# Action item
Repeat verbatim, and only, the lines of the data below, beginning at the line that contains "Speziell für feines" and stopping after the line that contains "einen besonders realistischen".

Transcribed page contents
=======

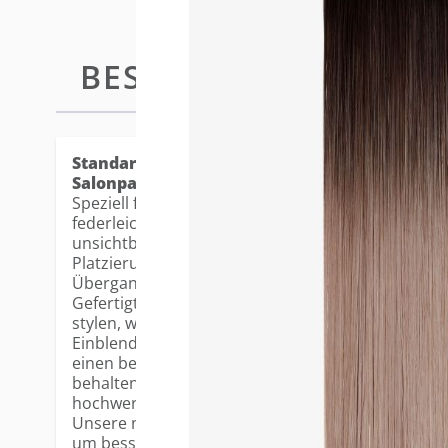
BESCHREIBUNG
STANDARD
Standard Tape-in Extensions - die beliebtest
Salonpartner.
Speziell für feines Haar und eine nahtlose Anwendu
federleichte, ultradünne Basis flach auf der Kopfh
unsichtbares Finish. Die 3cm breite Klebefläche er
Platzierung und gewährleistet natürliche Bewegu
Übergang.
Gefertigt aus 100% Remy Echthaar, lassen sich di
stylen, waschen und pflegen. Die vorgeschichtete
Einblenden und Stylen und verfügen über eine leic
einen besonders realistischen Look. Dank fortschr
behalten die Farben ihren Glanz und ihre Leuchtkr
hochwertiges Erscheinungsbild.
Unsere neuen, verbesserten Tapes wurden in ihrer
um bessere Haltbarkeit und zuverlässige Wieder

=======

# Task output
Speziell für feines Haar und eine nahtlose Anwendu
federleichte, ultradünne Basis flach auf der Kopfh
unsichtbares Finish. Die 3cm breite Klebefläche er
Platzierung und gewährleistet natürliche Bewegu
Übergang.
Gefertigt aus 100% Remy Echthaar, lassen sich di
stylen, waschen und pflegen. Die vorgeschichtete
Einblenden und Stylen und verfügen über eine leic
einen besonders realistischen Look. Dank fortschr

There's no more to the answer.